Par bonheur, il est d’autres amoureux des livres que ces gens avides de gloriole. Tous ceux pour qui lire est une joie profonde, une quête de la sagesse ou un outil de travail. Et ceux-là, pour qu’ils cèdent leur bibliothèque, c’était une autre antienne. Alors, comme Ptolémée le lui avait demandé, Démétrios appela tous ces savants et érudits à Alexandrie, pour vivre et étudier au sein du temple des Muses. Rien ne viendrait entraver la liberté de la recherche, ni la religion, ni la politique. Il n’y mettait qu’une seule condition : qu’ils ne viennent pas seuls, mais avec leurs livres. Non seulement ils en auraient l’usage, sur place, mais en plus ils pourraient se servir à loisir de tous les autres.

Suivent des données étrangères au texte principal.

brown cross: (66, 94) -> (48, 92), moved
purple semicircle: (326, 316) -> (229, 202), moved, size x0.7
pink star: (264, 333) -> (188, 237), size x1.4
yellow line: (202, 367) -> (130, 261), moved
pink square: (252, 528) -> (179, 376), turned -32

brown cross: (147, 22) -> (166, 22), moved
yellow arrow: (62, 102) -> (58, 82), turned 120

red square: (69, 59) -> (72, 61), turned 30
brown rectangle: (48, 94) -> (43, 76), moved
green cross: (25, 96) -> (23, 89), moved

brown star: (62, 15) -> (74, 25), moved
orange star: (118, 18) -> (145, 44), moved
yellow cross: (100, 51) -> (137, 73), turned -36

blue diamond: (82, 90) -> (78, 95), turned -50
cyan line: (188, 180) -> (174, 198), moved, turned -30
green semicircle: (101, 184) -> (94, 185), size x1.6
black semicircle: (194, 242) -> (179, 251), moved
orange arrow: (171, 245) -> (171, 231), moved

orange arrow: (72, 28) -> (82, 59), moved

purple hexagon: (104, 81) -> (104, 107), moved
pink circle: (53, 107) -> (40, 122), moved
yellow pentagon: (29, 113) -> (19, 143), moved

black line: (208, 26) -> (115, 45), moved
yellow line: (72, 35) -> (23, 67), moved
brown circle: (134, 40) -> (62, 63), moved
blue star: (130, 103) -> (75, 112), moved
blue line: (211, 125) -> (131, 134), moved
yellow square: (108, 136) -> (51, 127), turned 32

Ils affluèrent en masse, leurs disciples les suivirent, mais aussi tous ceux qui étaient avides d’apprendre ou de découvrir eux-mêmes les merveilles du monde. C’est ainsi que se constitua la plus grande Bibliothèque de l’univers.
Chaque fois que les affaires de la guerre et du gouvernement lui en laissaient le temps, Ptolémée Sôter venait dans la Bibliothèque, prenait familièrement Démétrios par le bras et l’entraînait sous le péripate, où ils marchaient longtemps en bavardant, à l’imitation de leur maître à tous deux, Aristote… Et comme je t’invite à le faire maintenant, Amrou, ainsi que nos jeunes amis. La marche délie la langue et les idées, tandis que la position assise est celle d’un homme ramassé sur lui-même, comme pour garder en égoïste ce qu’il a en lui.

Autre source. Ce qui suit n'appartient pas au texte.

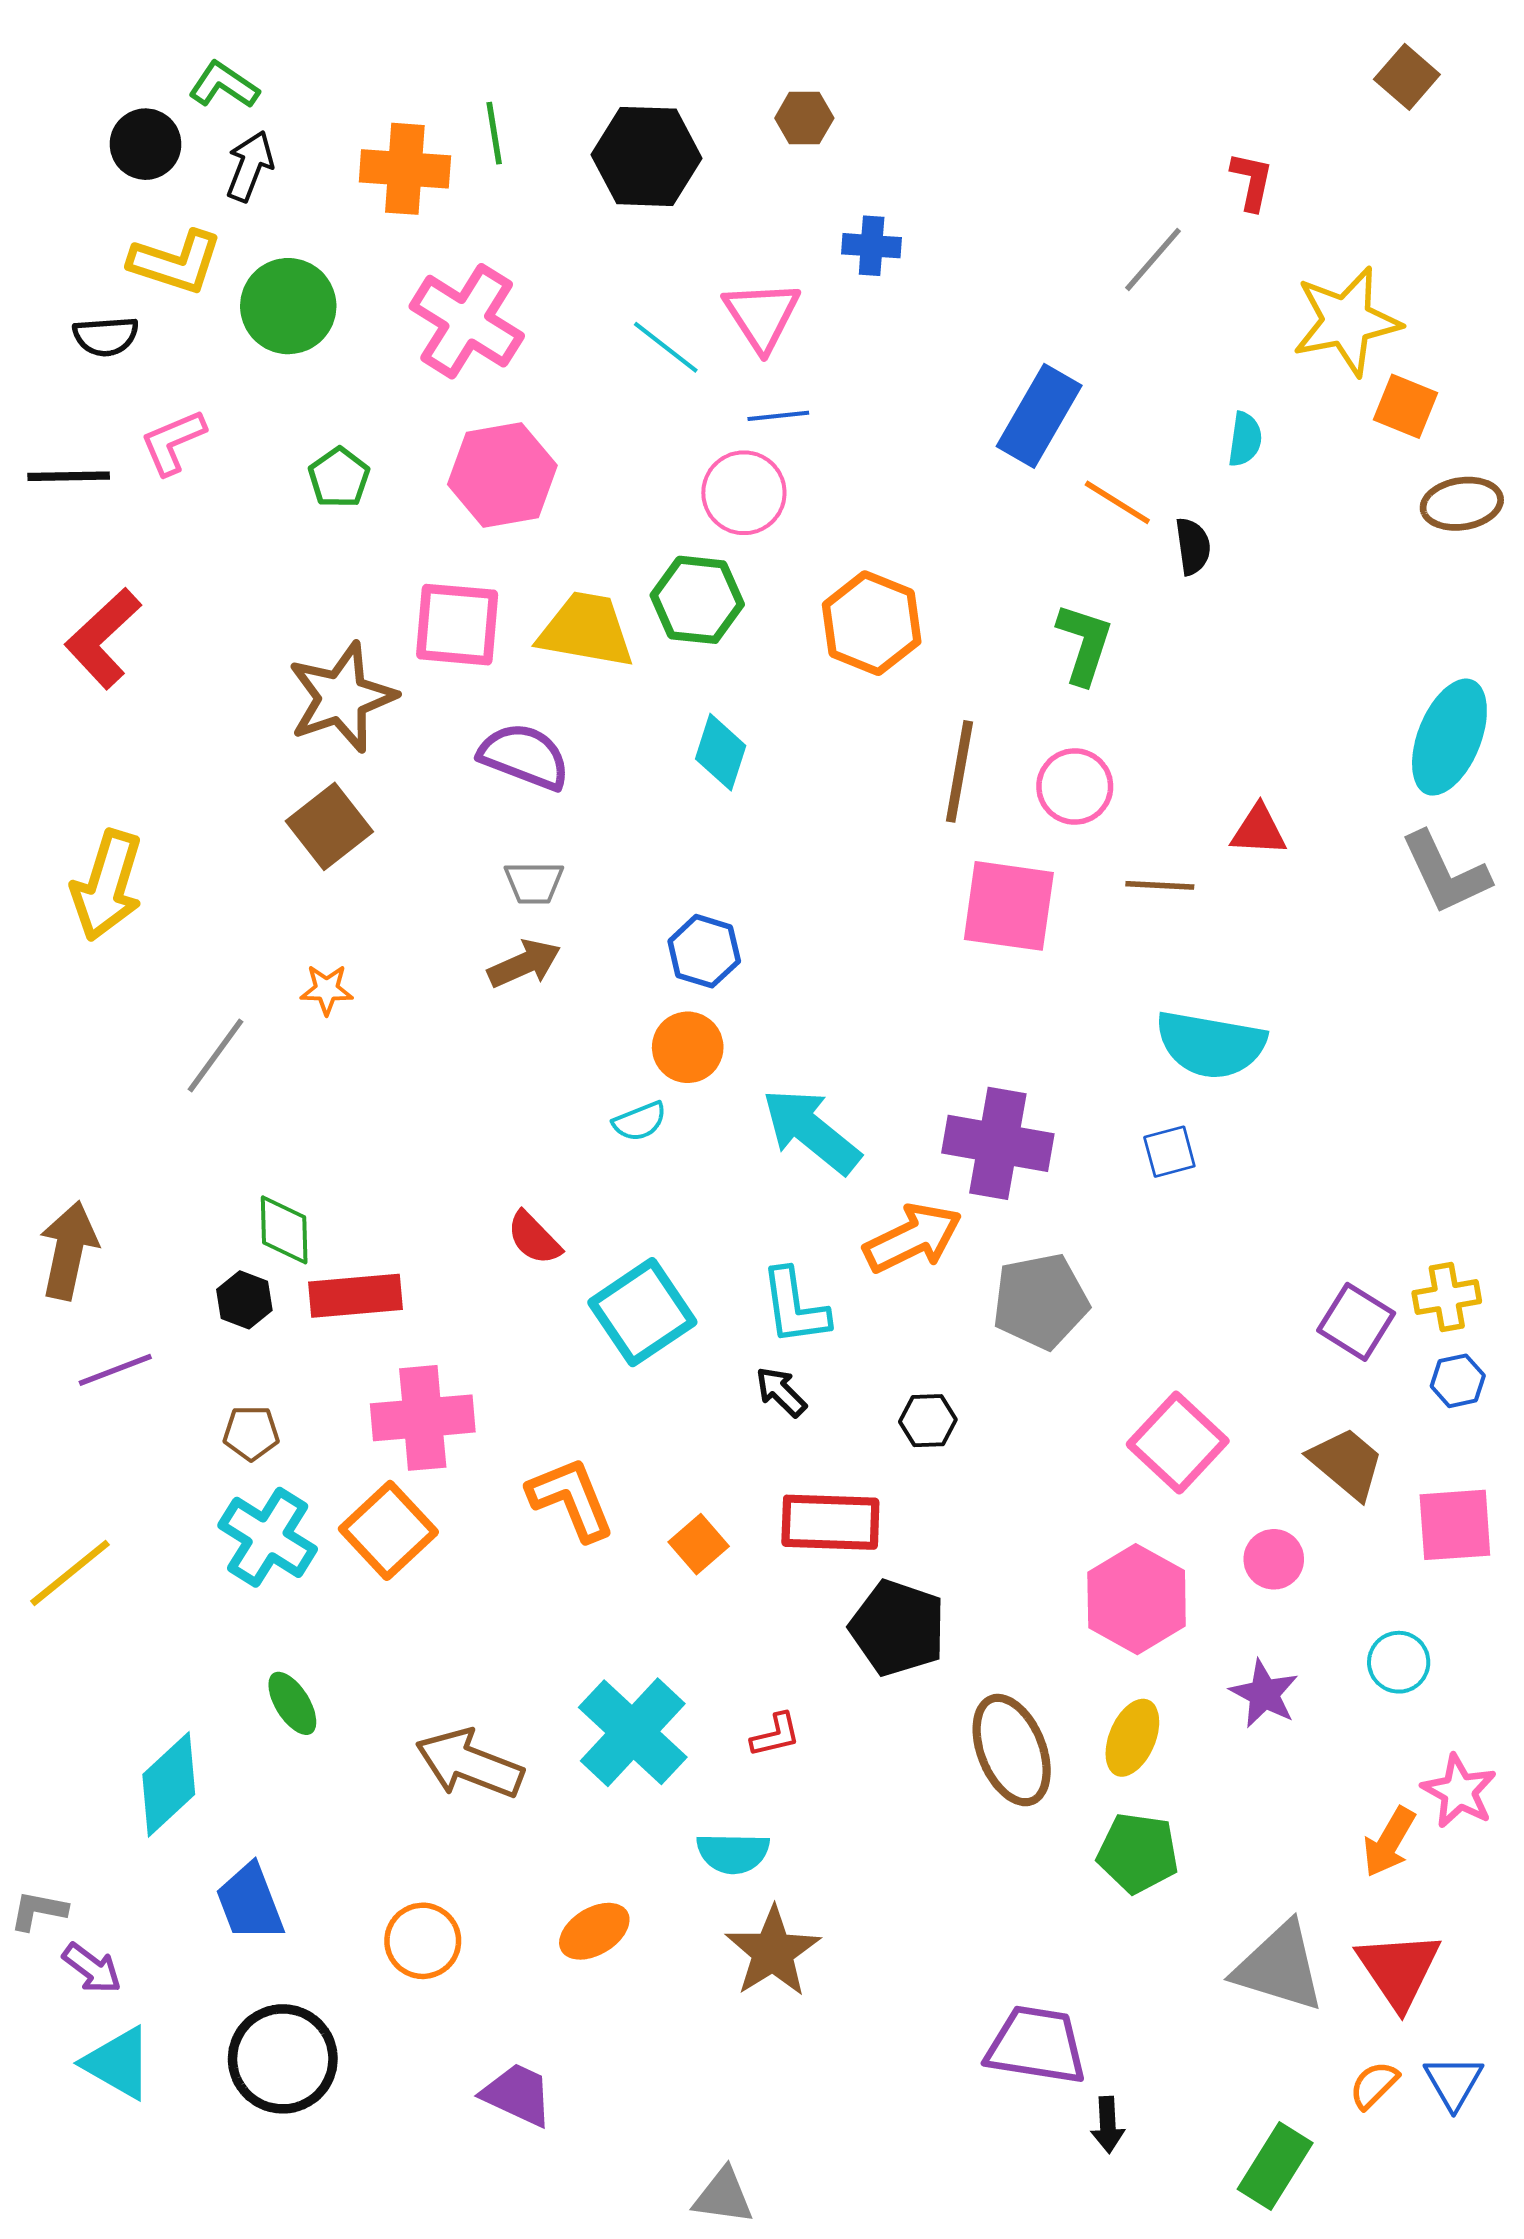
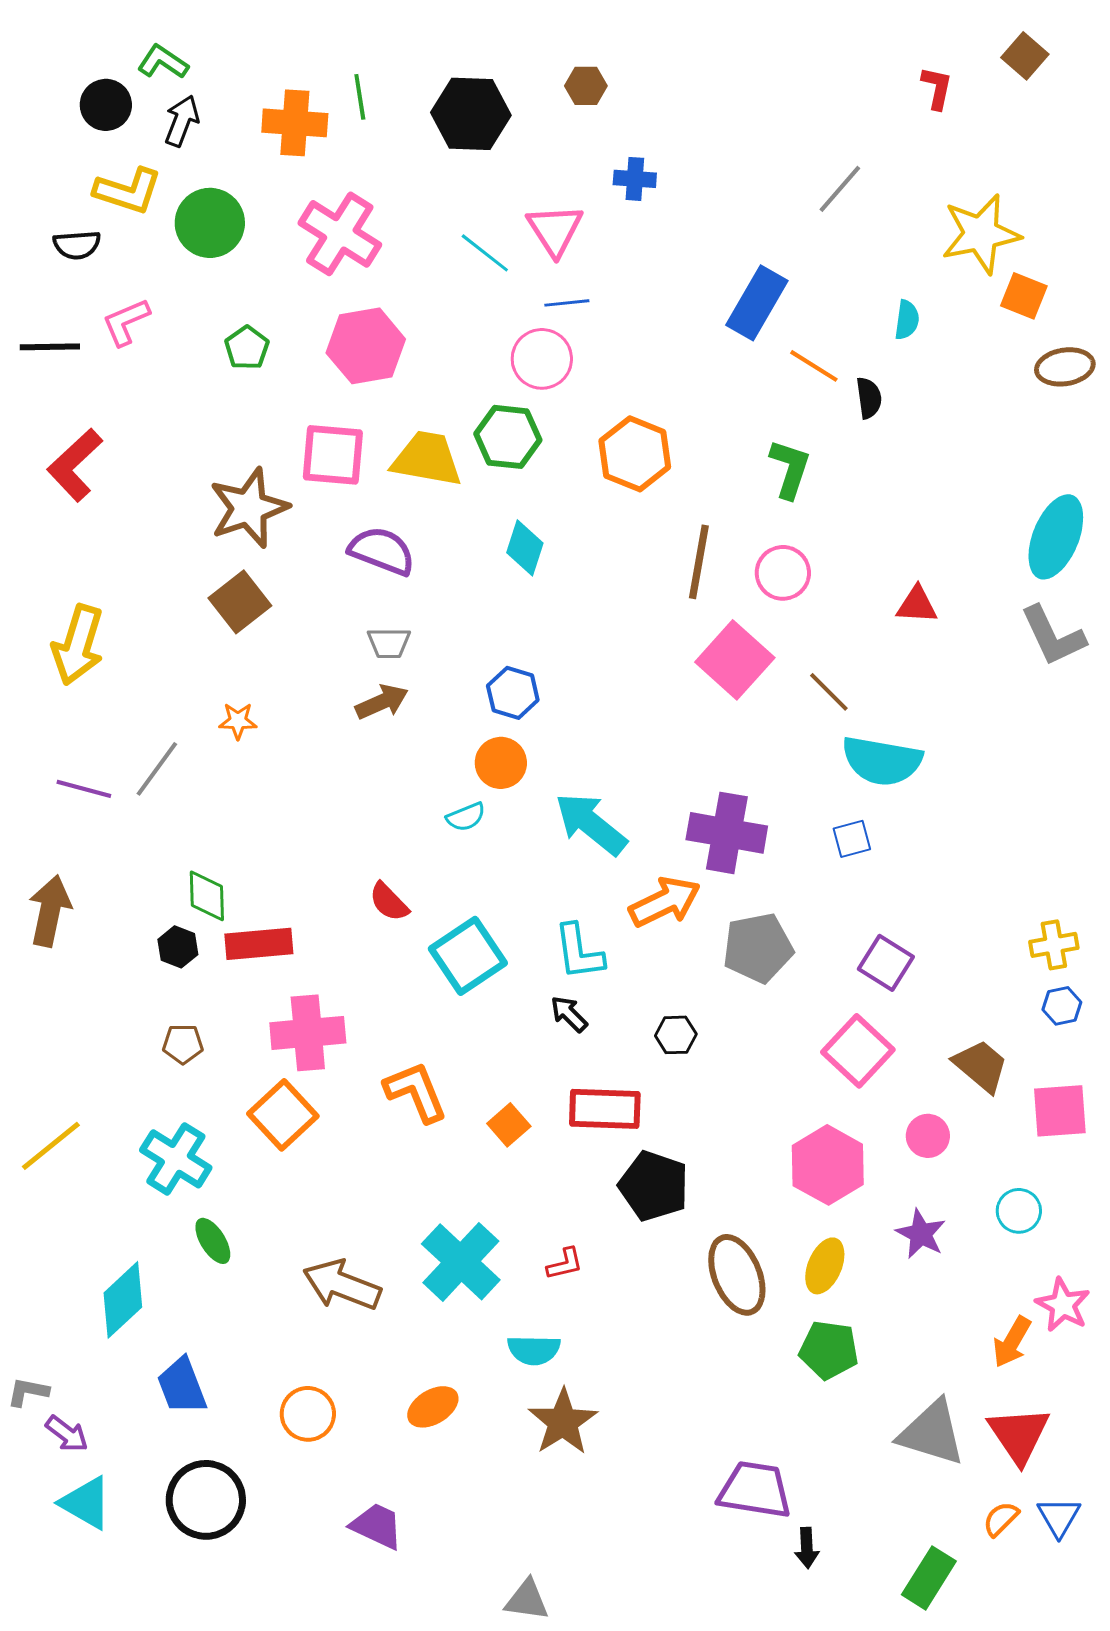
red L-shape: (1252, 181) -> (937, 88), moved
brown line: (1160, 885) -> (829, 692), moved, turned 42
pink square: (1009, 906) -> (735, 660), turned 34
purple square: (1356, 1322) -> (886, 963), moved
purple line: (115, 1370) -> (84, 789), moved, turned 36
cyan cross: (268, 1537) -> (176, 1159), moved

Ptolémée et Démétrios allaient ainsi, accompagnés souvent d’un des savants à qui le roi avait demandé de venir à ses côtés. La première question du monarque était toujours la même :
— Combien avons-nous de livres, désormais, ami Démétrios ?
Après deux années de collecte, le bibliothécaire lui répondit :
— Bientôt cinquante-cinq mille, roi. Mais j’ai entendu dire qu’il y en a encore une grande quantité chez les Éthiopiens, les Indiens, les Persans, les Élamites, les Babyloniens, les Assyriens, les Chaldéens, les Phéniciens et les Syriens.

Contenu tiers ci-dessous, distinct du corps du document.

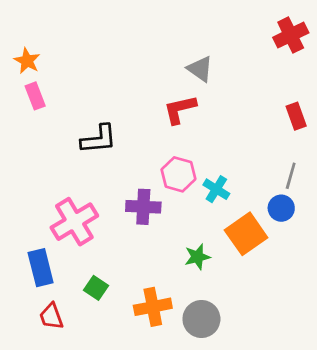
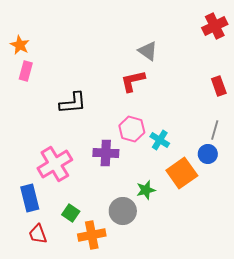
pink rectangle: (35, 96) -> (26, 71), turned 36
orange cross: (153, 307) -> (92, 235), moved
gray circle: (201, 319) -> (123, 211), moved

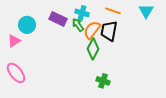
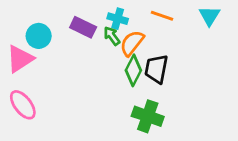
black trapezoid: (109, 31) -> (156, 69), moved
pink triangle: (14, 41) -> (20, 59), size x1.5
green cross: (103, 81) -> (148, 116), size x1.5

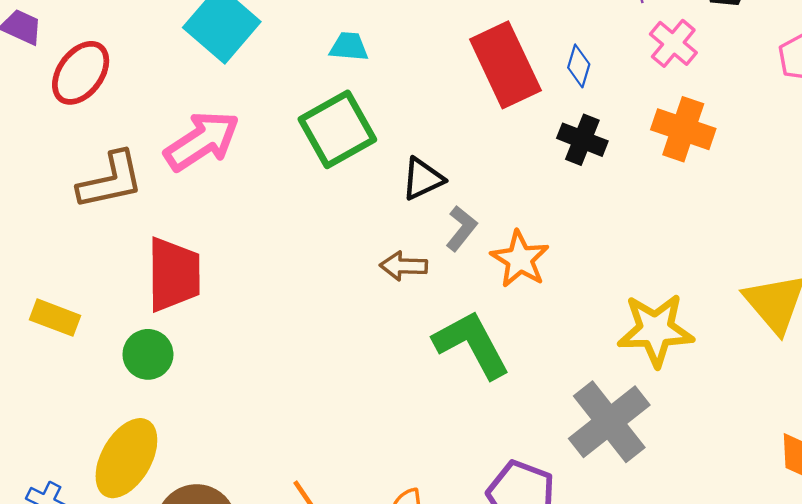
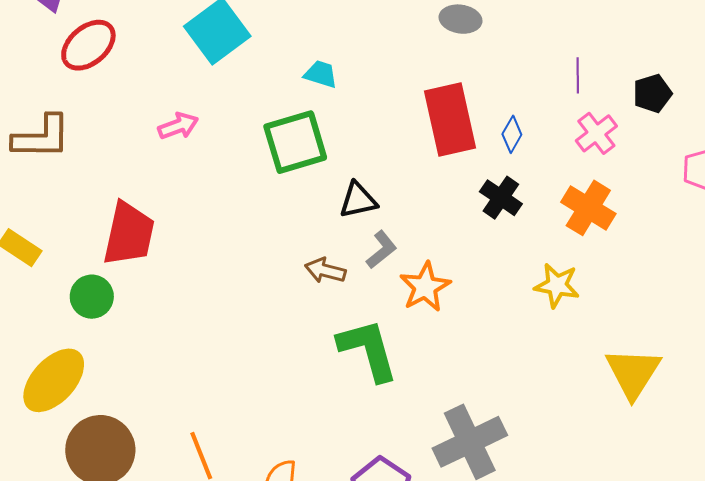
pink arrow: (202, 141) -> (178, 126), size x0.6
brown L-shape: (111, 180) -> (42, 137), moved
yellow star: (656, 330) -> (557, 285), moved, size x0.7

— Et combien crois-tu qu’il y en ait dans le monde ?
— Ma foi, je n’en sais rien. Demande-le plutôt à Euclide.
Ce disant, il se tourna vers le jeune homme qui les accompagnait en silence. Euclide ne devait pas avoir plus de vingt-cinq ans. Il était beau, et c’était le plus grand mathématicien que le monde eût jamais connu.
Ne t’en étonne pas, Amrou. C’est une idée commune d’imaginer le savant sous mes traits. Un vieillard tremblotant et radoteur, chauve, la barbe grise, le regard trouble et rougi par trop de peine, le dos voûté par trop de savoir à porter, et qui n’a jamais aimé, jamais ri, jamais chanté. Regarde cependant la beauté de ma nièce. Inventer, comprendre, oser avec force des propositions, des hypothèses et des axiomes sur l’agencement du monde, avec un œil neuf et une certaine inconscience, est l’apanage de la jeunesse. Après… Mais Hypatie te parlera d’Euclide bien mieux que moi, quand le temps viendra.
Donc, le jeune et bel Euclide éclata de rire et dit :
— Comment veux-tu que je te dise cela, roi ? Il faudrait d’abord que je sache combien il y a de langues au monde, et d’écritures pour les transmettre. De cela, je ne m’en soucie pas plus que de la virginité d’Athéna…
— Donne-moi au moins une estimation.